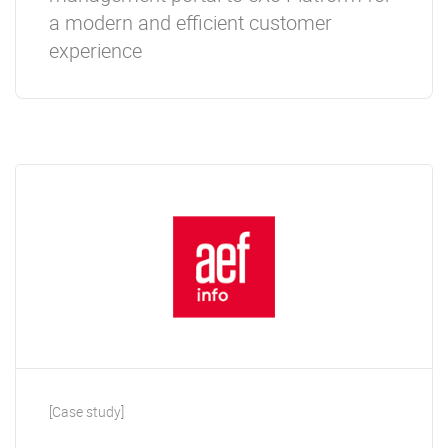
a modern and efficient customer
experience
[Case study]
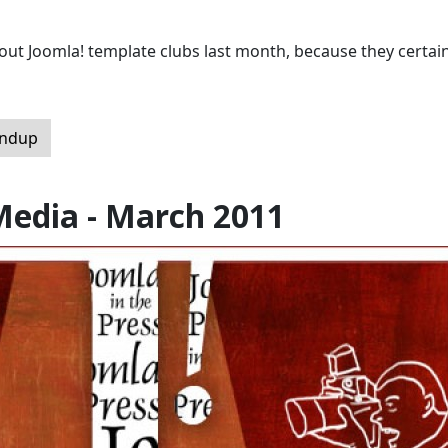
t Joomla! template clubs last month, because they certain
undup
Media - March 2011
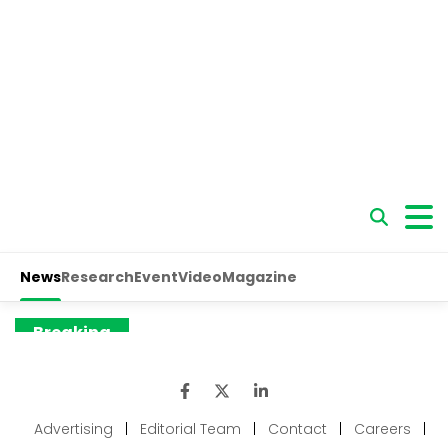
Advertising
|
Editorial Team
|
Contact
|
Careers
|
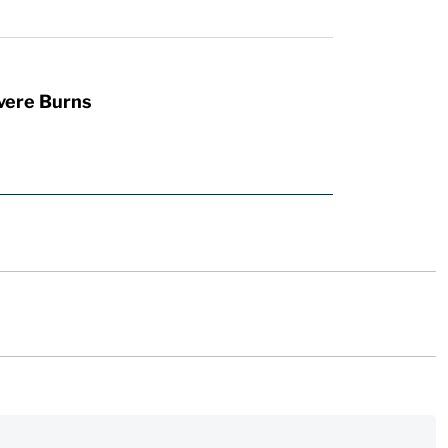
vere Burns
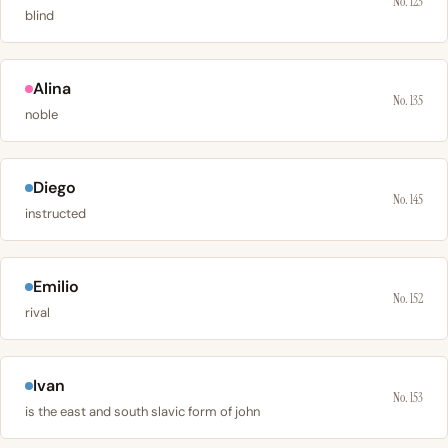
No. 123
blind
Alina
No. 135
noble
Diego
No. 145
instructed
Emilio
No. 152
rival
Ivan
No. 153
is the east and south slavic form of john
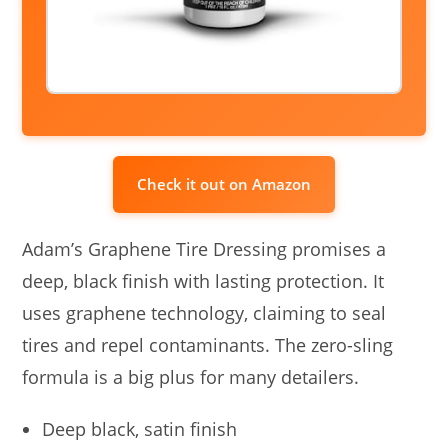
Check it out on Amazon
Adam’s Graphene Tire Dressing promises a
deep, black finish with lasting protection. It
uses graphene technology, claiming to seal
tires and repel contaminants. The zero-sling
formula is a big plus for many detailers.
Deep black, satin finish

*-*-*

● **EXERCISE**: Every entry above should come back exactly as written, except for its pictures.

● **ANSWER SECTION**:
a modern and efficient customer
experience
[Case study]
t Joomla! template clubs last month, because they certain
undup
Media - March 2011
Advertising
|
Editorial Team
|
Contact
|
Careers
|
vere Burns
No. 123
blind
Alina
No. 135
noble
Diego
No. 145
instructed
Emilio
No. 152
rival
Ivan
No. 153
is the east and south slavic form of john
Check it out on Amazon
Adam’s Graphene Tire Dressing promises a
deep, black finish with lasting protection. It
uses graphene technology, claiming to seal
tires and repel contaminants. The zero-sling
formula is a big plus for many detailers.
Deep black, satin finish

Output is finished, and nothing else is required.